⟨

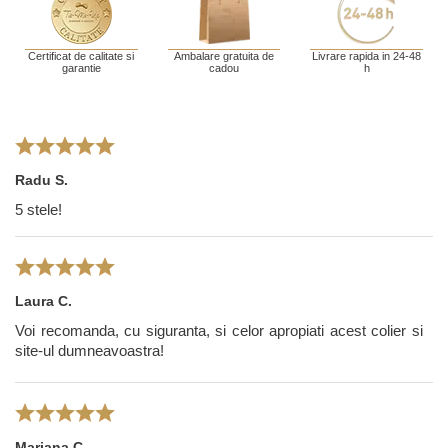
Certificat de calitate si
Ambalare gratuita de
Livrare rapida in 24-48
garantie
cadou
h
Radu S.
5 stele!
Laura C.
Voi recomanda, cu siguranta, si celor apropiati acest colier si
site-ul dumneavoastra!
Mariana C.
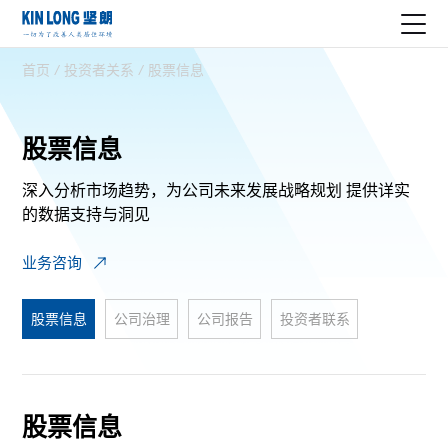
首页
/
投资者关系
/
股票信息
股票信息
深入分析市场趋势，为公司未来发展战略规划
提供详实
的数据支持与洞见
业务咨询
股票信息
公司治理
公司报告
投资者联系
股票信息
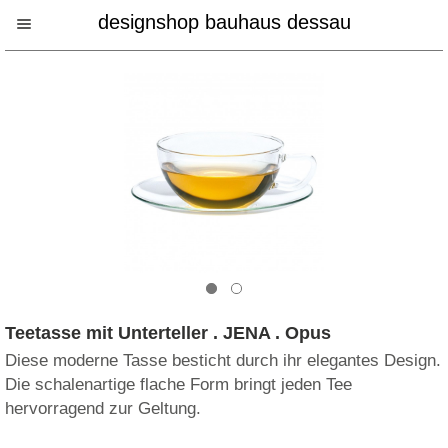
designshop bauhaus dessau
Teetasse mit Unterteller . JENA . Opus
Diese moderne Tasse besticht durch ihr elegantes Design.
Die schalenartige flache Form bringt jeden Tee
hervorragend zur Geltung.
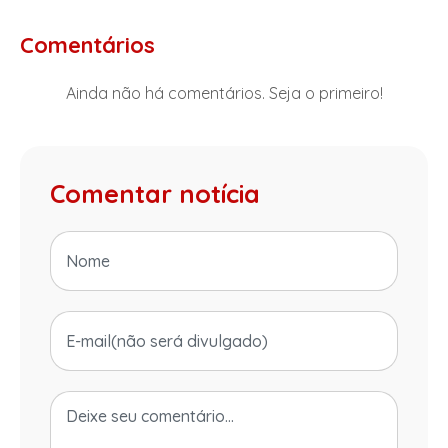
Comentários
Ainda não há comentários. Seja o primeiro!
Comentar notícia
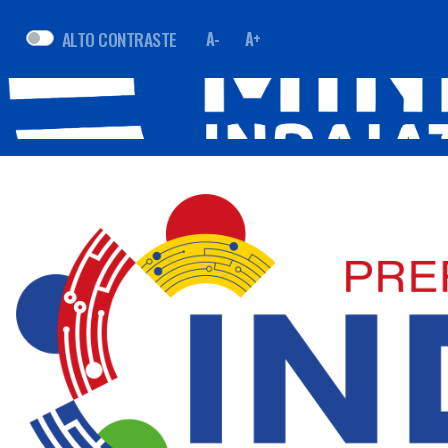
ALTO CONTRASTE
A-
A+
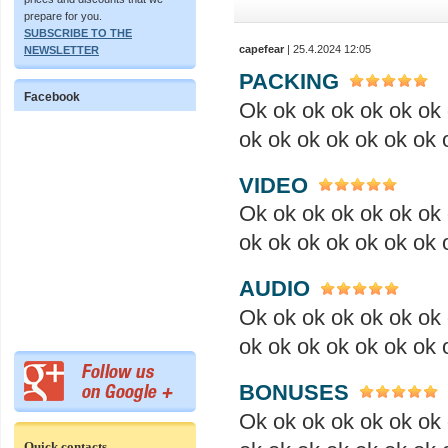
prepare for you.
SUBSCRIBE TO THE
capefear
| 25.4.2024 12:05
NEWSLETTER
PACKING
Facebook
Ok ok ok ok ok ok ok 
ok ok ok ok ok ok ok 
VIDEO
Ok ok ok ok ok ok ok 
ok ok ok ok ok ok ok 
AUDIO
Ok ok ok ok ok ok ok 
ok ok ok ok ok ok ok 
BONUSES
Ok ok ok ok ok ok ok 
Quick contacts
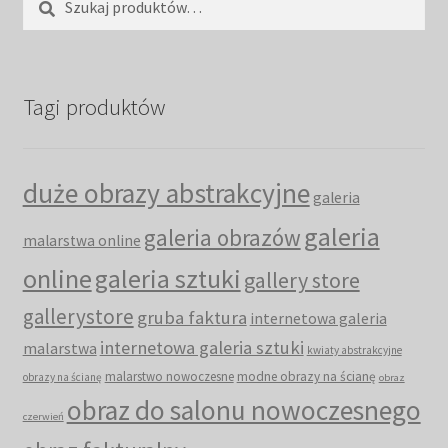
Tagi produktów
duże obrazy abstrakcyjne
galeria
galeria
galeria obrazów
malarstwa online
online
galeria sztuki
gallery store
gallerystore
gruba faktura
internetowa galeria
internetowa galeria sztuki
malarstwa
kwiaty abstrakcyjne
malarstwo nowoczesne
modne obrazy na ścianę
obrazy na ścianę
obraz
obraz do salonu nowoczesnego
czerwień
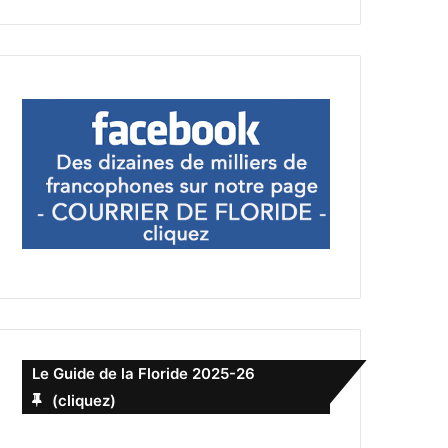
Le Guide de la Floride 2025-26
(cliquez)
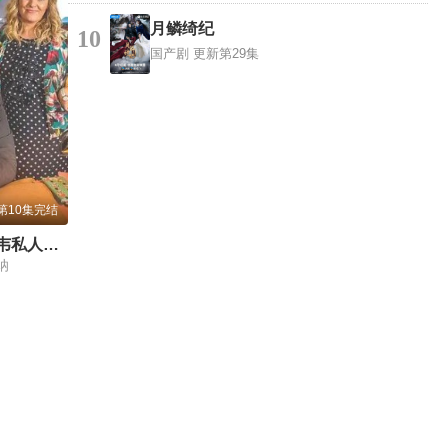
月鳞绮纪
10
国产剧
更新第29集
第10集完结
莎士比亚与哈撒韦私人调查员第三季
纳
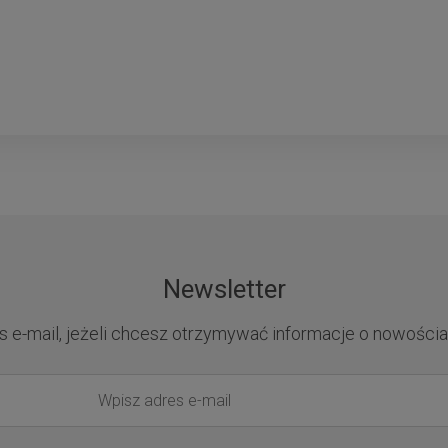
Newsletter
s e-mail, jeżeli chcesz otrzymywać informacje o nowościa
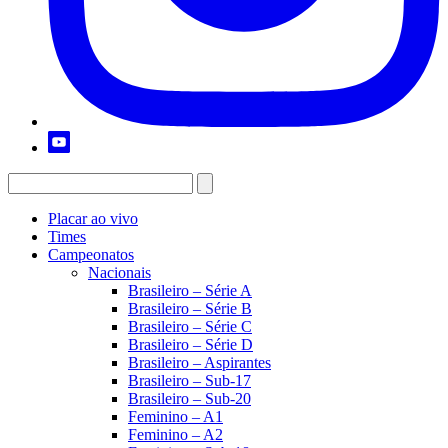
Placar ao vivo
Times
Campeonatos
Nacionais
Brasileiro – Série A
Brasileiro – Série B
Brasileiro – Série C
Brasileiro – Série D
Brasileiro – Aspirantes
Brasileiro – Sub-17
Brasileiro – Sub-20
Feminino – A1
Feminino – A2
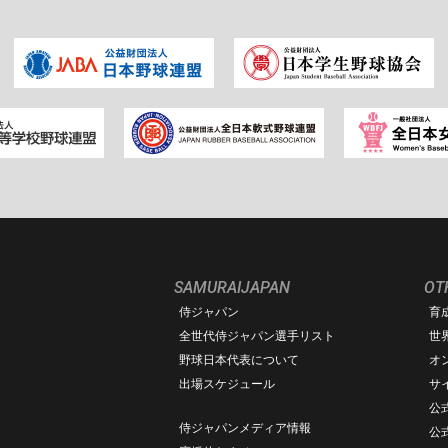
SAMURAIJAPAN
OT
侍ジャパン
育
ム
全世代侍ジャパン選手リスト
世
野球日本代表について
オ
出場スケジュール
サ
公式
侍ジャパンメディア情報
公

⟩

## EXERCISE DIRECTIONS:
Within the records above, count the lines that contain "obrazy" and give the number with nothing added.

## EXERCISE SOLUTION:
3